Ever so slightly, optimism is creeping back into the stock market. After months of downward pressure, the Nasdaq Composite index is trying to find a bottom. And while this move could be temporary and the selling pressure could return, investors should be asking themselves which former highfliers are poised to bounce back once overall market sentiment improves.
In my opinion, Snowflake (SNOW 1.42%) is one name to keep an eye on. Let's have a closer look as to why.
Cloud revenue is soaring
Simply put, the cloud market is on fire. For years, businesses have been shifting toward the cloud, where data, applications, and security can all be centralized and maintained more efficiently at a lower cost.

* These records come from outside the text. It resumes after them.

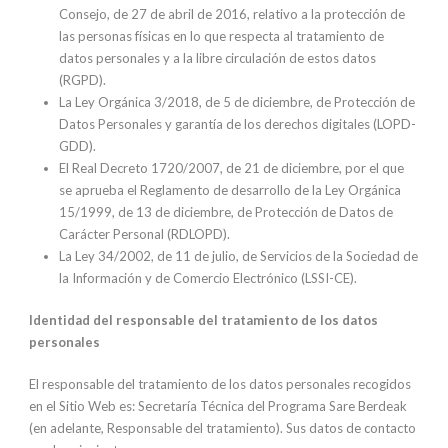
Consejo, de 27 de abril de 2016, relativo a la protección de
las personas físicas en lo que respecta al tratamiento de
datos personales y a la libre circulación de estos datos
(RGPD).
La Ley Orgánica 3/2018, de 5 de diciembre, de Protección de
Datos Personales y garantía de los derechos digitales (LOPD-
GDD).
El Real Decreto 1720/2007, de 21 de diciembre, por el que
se aprueba el Reglamento de desarrollo de la Ley Orgánica
15/1999, de 13 de diciembre, de Protección de Datos de
Carácter Personal (RDLOPD).
La Ley 34/2002, de 11 de julio, de Servicios de la Sociedad de
la Información y de Comercio Electrónico (LSSI-CE).
Identidad del responsable del tratamiento de los datos
personales
El responsable del tratamiento de los datos personales recogidos
en el Sitio Web es: Secretaría Técnica del Programa Sare Berdeak
(en adelante, Responsable del tratamiento). Sus datos de contacto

As this transition has picked up steam, overall cloud revenues have soared. In 2017, cloud spending amounted to $145 billion. By next year, it's estimated to rise to almost $600 billion -- more than a fourfold increase.
What Snowflake does
Companies such as Salesforce, Workday, and ServiceNow have carved out niches within the cloud marketplace, focusing on sales, human resources, and IT operations management. Yet Snowflake's business model sets it apart. Rather than focusing on a particular business need, Snowflake aims to increase its customers' productivity. To this end, it aggregates data, builds models, and predicts outcomes.
Once you understand the business model, you could argue that Snowflake's competitors are not just other cloud-computing companies but traditional consulting businesses, too. But rather than taking months to conduct interviews or review surveys, Snowflake strives to provide real-time data and insights that give its customers a leg up on their competition.
Snowflake's share of the cloud market
With revenue growing 85% year over year in its recent quarter, Snowflake is finding demand for its services. But just how much of the $600 billion cloud-computing market can Snowflake hope to capture?
As you can see, Snowflake trails well behind many of the giant players in the cloud-computing industry. However, given the company's high growth rate, it's not unreasonable to think it can achieve its goal of $10 billion in revenue by 2029. What's more, if Snowflake continues to gain momentum (analysts estimate 295% earnings growth annually for the next five years), some competitors may turn into potential buyers -- seeking to buy out a budding rival with a market cap that's been cut in half this year.
Even though summer is in full swing, smart investors should keep SNOW on their minds.